Dans le même sillage, le ministre Boudjema Talaï a révélé que le permis de conduire à points entrera en vigueur à partir de la fin de la prochaine année. La mesure, qui s'inscrit dans le cadre de la prévention, facilite la lutte contre le "terrorisme routier".

"Le permis à points fait partie de la solution", a-t-il affirmé, dans un entretien accordé à TSA. "Nous voulons le faire. Il faut aussi être plus strict dans la délivrance des permis. Nous avons entamé une réflexion sur ce sujet", a-t-il expliqué. "Un travail est en train de se faire avec les services du ministère de l'Intérieur et une commission est installée pour le mettre en place."

"Le terrorisme des routes gagne tous les records", a-t-il rajouté, par ailleurs, dans un entretien accordé au quotidien l'Expression. "Le non-respect du code de la route doit en être la cause. Pour y remédier, la répression par les services de sécurité est une première solution et c'est aussi un problème de formation au niveau de la conduite", a-t-il estimé.

Boudjema Talaï a par ailleurs évoqué "les dos d'ânes anarchiques, placés partout", dans le même entretien, précisant que la diminution du nombre des accidents passe par la "sécurité dans les voitures".

Son prédécesseur au ministère des Transports avait lui aussi affirmé que ce secteur "travaille en coordination avec le ministère des Affaires étrangères pour "acquérir du matériel de contrôle auprès de l'Union Européenne", qui permettrait de limiter le nombre des accidents".

En mars 2015, Amar Ghoul avait affirmé que pour "améliorer la sécurité et stopper l'hécatombe", les autorités étudiaient la possibilité d'amender le code pour augmenter la peine de prison de 5 à 10 ans et instaurer le retrait définir du permis aux conducteurs provoquant de graves accidents.

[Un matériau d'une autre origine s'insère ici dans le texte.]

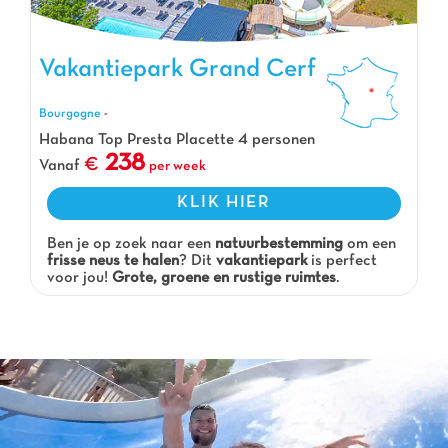
Vakantiepark Grand Cerf
Vakantiepark Grand Cerf, Vakantiepark Bourgogne
Bourgogne
-
Habana Top Presta Placette 4 personen
238
Vanaf
per week
KLIK HIER
Ben je op zoek naar een
natuurbestemming
om een
frisse neus te halen
? Dit
vakantiepark
is perfect
voor jou!
Grote, groene en rustige ruimtes
.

Evoquant, en outre, le manque de panneaux de signalisation, Boudjema Talaï a rétorqué que ces outils sont "placés conformément au code de la route". "Mais nous allons remettre dans le paysage les feux de signalisation, à brève échéance. Les Algériens vont devoir se familiariser avec les feux rouges et feux verts", avait-il quand même indiqué.

Ils devront surtout apprendre qu'ils payeront cher les mauvaises habitudes acquises dans l'enfer de la "conduite à l'algérienne" souvent perçues comme un défi permanent aux normes et au bon sens.